» **What needs to be done**
Where a picture occurs in the data, omit it, and copy all remaining data exactly.

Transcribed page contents
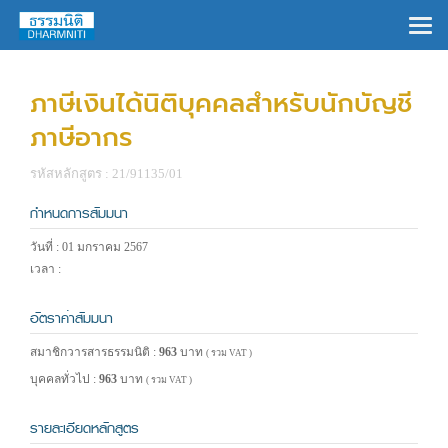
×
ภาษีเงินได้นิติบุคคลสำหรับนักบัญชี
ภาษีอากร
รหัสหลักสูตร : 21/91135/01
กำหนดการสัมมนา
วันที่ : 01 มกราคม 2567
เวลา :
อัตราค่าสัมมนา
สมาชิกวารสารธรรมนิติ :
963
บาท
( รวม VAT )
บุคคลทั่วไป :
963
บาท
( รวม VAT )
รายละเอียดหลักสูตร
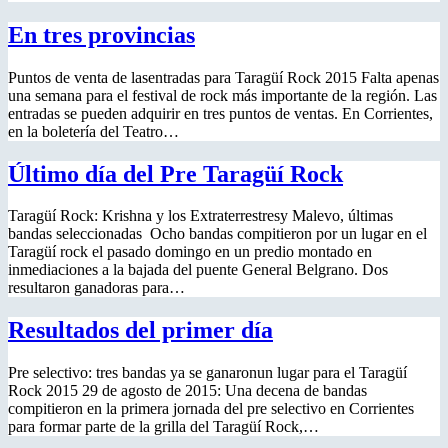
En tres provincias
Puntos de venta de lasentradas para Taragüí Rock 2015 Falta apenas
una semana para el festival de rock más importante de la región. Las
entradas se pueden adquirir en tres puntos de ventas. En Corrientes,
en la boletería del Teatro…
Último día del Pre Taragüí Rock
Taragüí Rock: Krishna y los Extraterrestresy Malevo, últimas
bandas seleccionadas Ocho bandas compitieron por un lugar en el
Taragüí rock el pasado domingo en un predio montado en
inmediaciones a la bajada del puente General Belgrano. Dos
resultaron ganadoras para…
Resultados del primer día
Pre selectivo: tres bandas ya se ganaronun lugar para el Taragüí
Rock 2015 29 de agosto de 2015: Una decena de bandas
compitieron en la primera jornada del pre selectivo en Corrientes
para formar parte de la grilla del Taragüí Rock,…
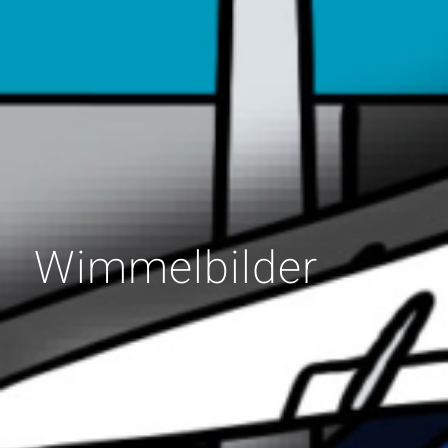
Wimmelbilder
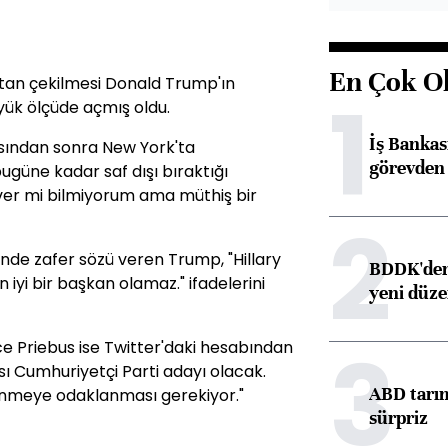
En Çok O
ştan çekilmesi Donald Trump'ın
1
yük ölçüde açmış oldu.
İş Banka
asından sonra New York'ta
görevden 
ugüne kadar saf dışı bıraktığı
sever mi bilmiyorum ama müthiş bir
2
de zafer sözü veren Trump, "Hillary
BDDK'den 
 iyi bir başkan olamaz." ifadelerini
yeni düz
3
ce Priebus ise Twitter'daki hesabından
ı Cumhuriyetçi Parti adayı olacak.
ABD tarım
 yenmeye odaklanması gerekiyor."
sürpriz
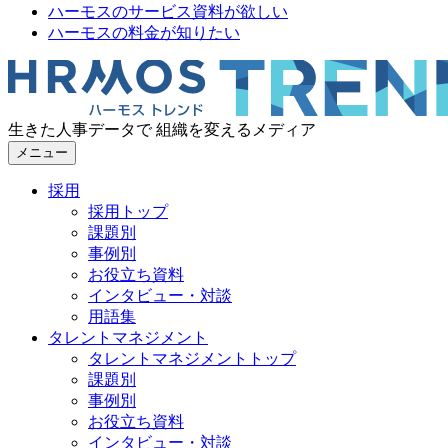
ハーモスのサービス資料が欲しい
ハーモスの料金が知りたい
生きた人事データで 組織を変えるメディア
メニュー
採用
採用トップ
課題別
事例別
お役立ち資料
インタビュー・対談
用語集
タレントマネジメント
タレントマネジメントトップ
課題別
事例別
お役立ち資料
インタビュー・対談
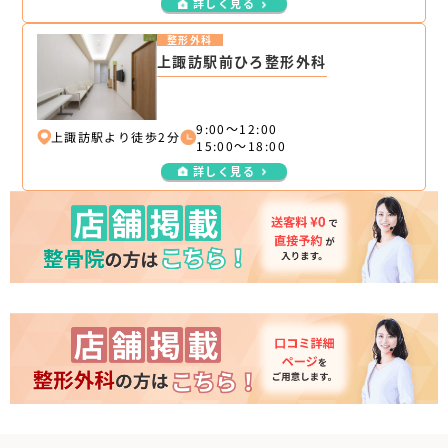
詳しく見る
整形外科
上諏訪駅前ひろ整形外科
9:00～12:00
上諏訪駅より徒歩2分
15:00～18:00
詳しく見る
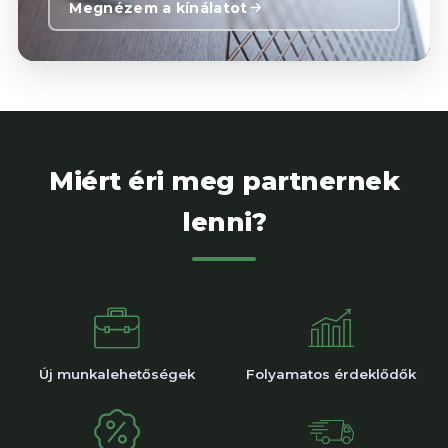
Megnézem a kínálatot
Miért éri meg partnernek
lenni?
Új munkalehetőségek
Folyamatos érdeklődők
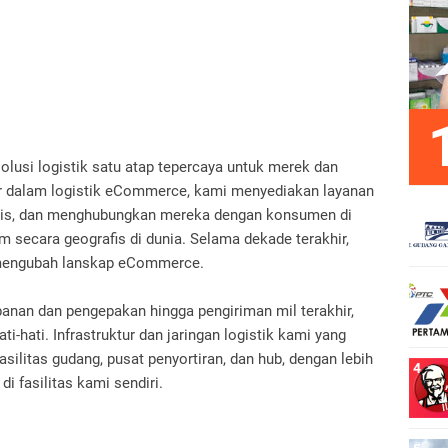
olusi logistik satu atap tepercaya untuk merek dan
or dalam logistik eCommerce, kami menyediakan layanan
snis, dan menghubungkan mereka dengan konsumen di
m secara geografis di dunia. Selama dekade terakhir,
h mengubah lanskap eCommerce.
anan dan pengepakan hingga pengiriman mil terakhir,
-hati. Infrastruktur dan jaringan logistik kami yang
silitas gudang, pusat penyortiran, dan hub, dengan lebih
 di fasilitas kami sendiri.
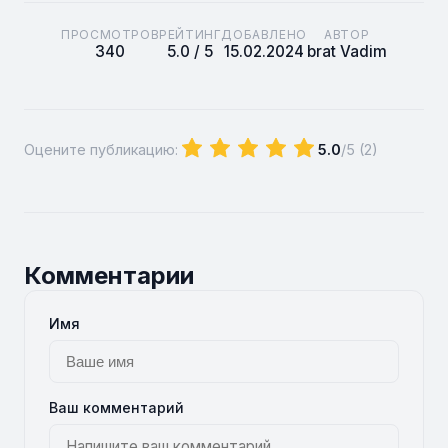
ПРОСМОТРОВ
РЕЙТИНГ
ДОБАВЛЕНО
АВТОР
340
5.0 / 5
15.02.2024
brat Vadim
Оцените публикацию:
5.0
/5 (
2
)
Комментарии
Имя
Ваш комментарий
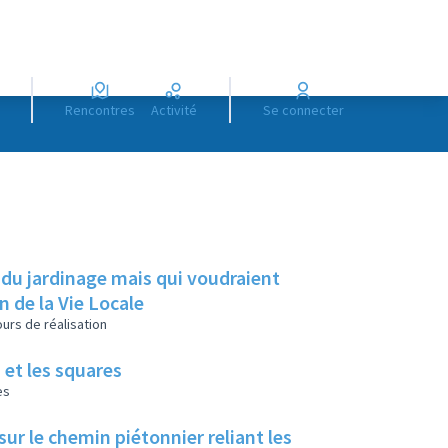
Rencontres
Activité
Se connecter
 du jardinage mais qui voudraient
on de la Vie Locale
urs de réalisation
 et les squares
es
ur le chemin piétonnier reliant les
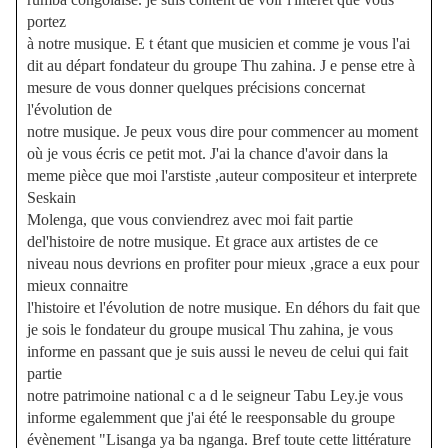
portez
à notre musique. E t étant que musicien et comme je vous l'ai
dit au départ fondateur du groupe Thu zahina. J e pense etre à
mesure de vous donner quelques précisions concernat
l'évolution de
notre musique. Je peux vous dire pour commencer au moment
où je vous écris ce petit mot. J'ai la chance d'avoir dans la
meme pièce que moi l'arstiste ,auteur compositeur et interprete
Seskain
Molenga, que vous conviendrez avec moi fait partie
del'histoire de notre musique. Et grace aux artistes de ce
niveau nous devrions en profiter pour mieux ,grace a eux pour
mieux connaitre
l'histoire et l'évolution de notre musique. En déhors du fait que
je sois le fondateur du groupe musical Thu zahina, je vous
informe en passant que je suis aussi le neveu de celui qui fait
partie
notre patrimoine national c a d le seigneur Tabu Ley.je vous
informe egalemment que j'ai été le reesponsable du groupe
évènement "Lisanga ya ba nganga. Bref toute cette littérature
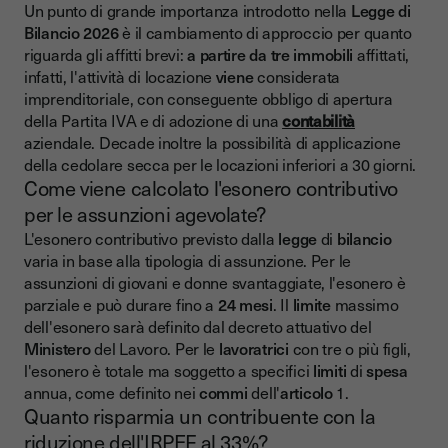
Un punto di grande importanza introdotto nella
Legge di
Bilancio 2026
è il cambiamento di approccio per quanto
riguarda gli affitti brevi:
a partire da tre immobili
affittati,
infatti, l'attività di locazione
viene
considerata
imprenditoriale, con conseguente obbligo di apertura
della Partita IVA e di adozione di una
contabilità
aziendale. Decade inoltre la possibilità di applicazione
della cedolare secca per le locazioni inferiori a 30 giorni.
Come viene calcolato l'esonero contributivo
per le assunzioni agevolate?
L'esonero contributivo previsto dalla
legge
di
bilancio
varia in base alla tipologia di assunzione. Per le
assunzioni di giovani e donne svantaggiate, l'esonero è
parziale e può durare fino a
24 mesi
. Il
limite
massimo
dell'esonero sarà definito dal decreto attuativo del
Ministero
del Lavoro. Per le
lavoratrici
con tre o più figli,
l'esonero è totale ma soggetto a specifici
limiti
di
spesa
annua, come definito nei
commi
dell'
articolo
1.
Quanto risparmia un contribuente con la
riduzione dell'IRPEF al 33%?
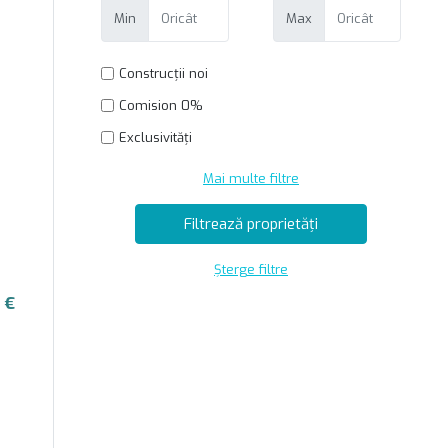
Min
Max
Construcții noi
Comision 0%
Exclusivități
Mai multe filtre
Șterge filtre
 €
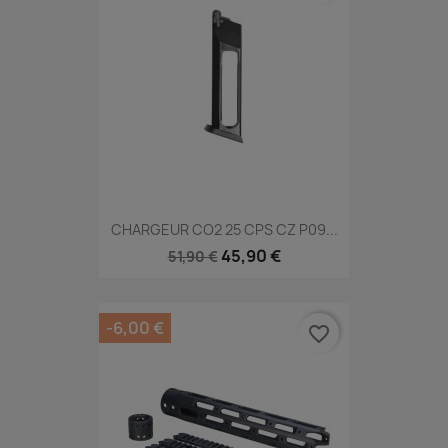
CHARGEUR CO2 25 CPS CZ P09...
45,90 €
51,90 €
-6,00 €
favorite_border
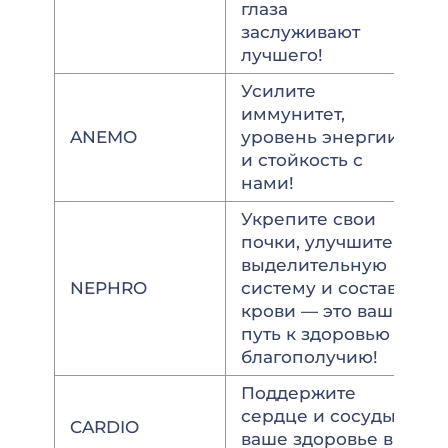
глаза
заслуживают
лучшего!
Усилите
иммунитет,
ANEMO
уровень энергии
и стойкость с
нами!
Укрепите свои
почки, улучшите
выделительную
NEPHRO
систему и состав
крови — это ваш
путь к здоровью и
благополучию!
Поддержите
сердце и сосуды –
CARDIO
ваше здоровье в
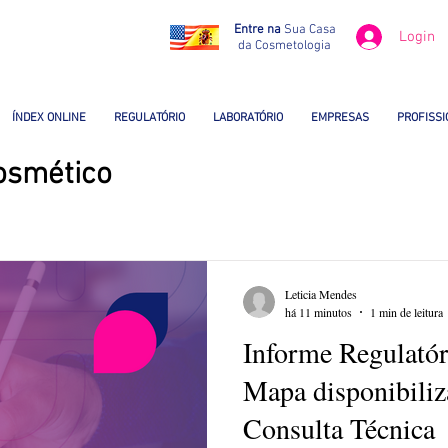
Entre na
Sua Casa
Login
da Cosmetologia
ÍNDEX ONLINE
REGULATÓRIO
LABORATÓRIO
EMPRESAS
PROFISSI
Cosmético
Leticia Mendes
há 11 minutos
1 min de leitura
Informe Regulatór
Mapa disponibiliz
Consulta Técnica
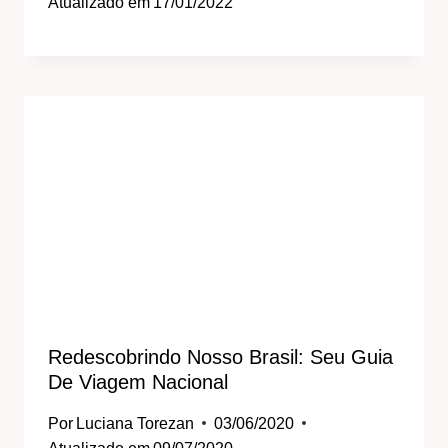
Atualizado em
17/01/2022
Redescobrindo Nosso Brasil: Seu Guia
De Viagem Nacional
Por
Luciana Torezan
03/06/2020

» **Your response**
×
ภาษีเงินได้นิติบุคคลสำหรับนักบัญชี
ภาษีอากร
รหัสหลักสูตร : 21/91135/01
กำหนดการสัมมนา
วันที่ : 01 มกราคม 2567
เวลา :
อัตราค่าสัมมนา
สมาชิกวารสารธรรมนิติ :
963
บาท
( รวม VAT )
บุคคลทั่วไป :
963
บาท
( รวม VAT )
รายละเอียดหลักสูตร
En tres provincias
Puntos de venta de lasentradas para Taragüí Rock 2015 Falta apenas
una semana para el festival de rock más importante de la región. Las
entradas se pueden adquirir en tres puntos de ventas. En Corrientes,
en la boletería del Teatro…
Último día del Pre Taragüí Rock
Taragüí Rock: Krishna y los Extraterrestresy Malevo, últimas
bandas seleccionadas Ocho bandas compitieron por un lugar en el
Taragüí rock el pasado domingo en un predio montado en
inmediaciones a la bajada del puente General Belgrano. Dos
resultaron ganadoras para…
Resultados del primer día
Pre selectivo: tres bandas ya se ganaronun lugar para el Taragüí
Rock 2015 29 de agosto de 2015: Una decena de bandas
compitieron en la primera jornada del pre selectivo en Corrientes
para formar parte de la grilla del Taragüí Rock,…
Wimmelbilder
En Çok O
ştan çekilmesi Donald Trump'ın
1
yük ölçüde açmış oldu.
İş Banka
asından sonra New York'ta
görevden 
ugüne kadar saf dışı bıraktığı
sever mi bilmiyorum ama müthiş bir
2
de zafer sözü veren Trump, "Hillary
BDDK'den 
 iyi bir başkan olamaz." ifadelerini
yeni düz
3
ce Priebus ise Twitter'daki hesabından
ı Cumhuriyetçi Parti adayı olacak.
ABD tarım
 yenmeye odaklanması gerekiyor."
sürpriz
ハーモスのサービス資料が欲しい
ハーモスの料金が知りたい
生きた人事データで 組織を変えるメディア
メニュー
採用
採用トップ
課題別
事例別
お役立ち資料
インタビュー・対談
用語集
タレントマネジメント
タレントマネジメントトップ
課題別
事例別
お役立ち資料
インタビュー・対談
詳しく見る
整形外科
上諏訪駅前ひろ整形外科
9:00～12:00
上諏訪駅より徒歩2分
15:00～18:00
詳しく見る
Megnézem a kínálatot
Miért éri meg partnernek
lenni?
Új munkalehetőségek
Folyamatos érdeklődők
olusi logistik satu atap tepercaya untuk merek dan
or dalam logistik eCommerce, kami menyediakan layanan
snis, dan menghubungkan mereka dengan konsumen di
m secara geografis di dunia. Selama dekade terakhir,
h mengubah lanskap eCommerce.
anan dan pengepakan hingga pengiriman mil terakhir,
-hati. Infrastruktur dan jaringan logistik kami yang
silitas gudang, pusat penyortiran, dan hub, dengan lebih
 di fasilitas kami sendiri.
ПРОСМОТРОВ
РЕЙТИНГ
ДОБАВЛЕНО
АВТОР
340
5.0 / 5
15.02.2024
brat Vadim
Оцените публикацию:
5.0
/5 (
2
)
Комментарии
Имя
Ваш комментарий
Rencontres
Activité
Se connecter
 du jardinage mais qui voudraient
on de la Vie Locale
urs de réalisation
 et les squares
es
ur le chemin piétonnier reliant les
portez
à notre musique. E t étant que musicien et comme je vous l'ai
dit au départ fondateur du groupe Thu zahina. J e pense etre à
mesure de vous donner quelques précisions concernat
l'évolution de
notre musique. Je peux vous dire pour commencer au moment
où je vous écris ce petit mot. J'ai la chance d'avoir dans la
meme pièce que moi l'arstiste ,auteur compositeur et interprete
Seskain
Molenga, que vous conviendrez avec moi fait partie
del'histoire de notre musique. Et grace aux artistes de ce
niveau nous devrions en profiter pour mieux ,grace a eux pour
mieux connaitre
l'histoire et l'évolution de notre musique. En déhors du fait que
je sois le fondateur du groupe musical Thu zahina, je vous
informe en passant que je suis aussi le neveu de celui qui fait
partie
notre patrimoine national c a d le seigneur Tabu Ley.je vous
informe egalemment que j'ai été le reesponsable du groupe
évènement "Lisanga ya ba nganga. Bref toute cette littérature
Un punto di grande importanza introdotto nella
Legge di
Bilancio 2026
è il cambiamento di approccio per quanto
riguarda gli affitti brevi:
a partire da tre immobili
affittati,
infatti, l'attività di locazione
viene
considerata
imprenditoriale, con conseguente obbligo di apertura
della Partita IVA e di adozione di una
contabilità
aziendale. Decade inoltre la possibilità di applicazione
della cedolare secca per le locazioni inferiori a 30 giorni.
Come viene calcolato l'esonero contributivo
per le assunzioni agevolate?
L'esonero contributivo previsto dalla
legge
di
bilancio
varia in base alla tipologia di assunzione. Per le
assunzioni di giovani e donne svantaggiate, l'esonero è
parziale e può durare fino a
24 mesi
. Il
limite
massimo
dell'esonero sarà definito dal decreto attuativo del
Ministero
del Lavoro. Per le
lavoratrici
con tre o più figli,
l'esonero è totale ma soggetto a specifici
limiti
di
spesa
annua, come definito nei
commi
dell'
articolo
1.
Quanto risparmia un contribuente con la
riduzione dell'IRPEF al 33%?
Min
Max
Construcții noi
Comision 0%
Exclusivități
Mai multe filtre
Șterge filtre
 €
CHARGEUR CO2 25 CPS CZ P09...
45,90 €
51,90 €
-6,00 €
favorite_border
глаза
заслуживают
лучшего!
Усилите
иммунитет,
ANEMO
уровень энергии
и стойкость с
нами!
Укрепите свои
почки, улучшите
выделительную
NEPHRO
систему и состав
крови — это ваш
путь к здоровью и
благополучию!
Поддержите
сердце и сосуды –
CARDIO
ваше здоровье в
Entre na
Sua Casa
Login
da Cosmetologia
ÍNDEX ONLINE
REGULATÓRIO
LABORATÓRIO
EMPRESAS
PROFISSI
Cosmético
Leticia Mendes
há 11 minutos
1 min de leitura
Informe Regulatór
Mapa disponibiliz
Consulta Técnica
Atualizado em
17/01/2022
Redescobrindo Nosso Brasil: Seu Guia
De Viagem Nacional
Por
Luciana Torezan
03/06/2020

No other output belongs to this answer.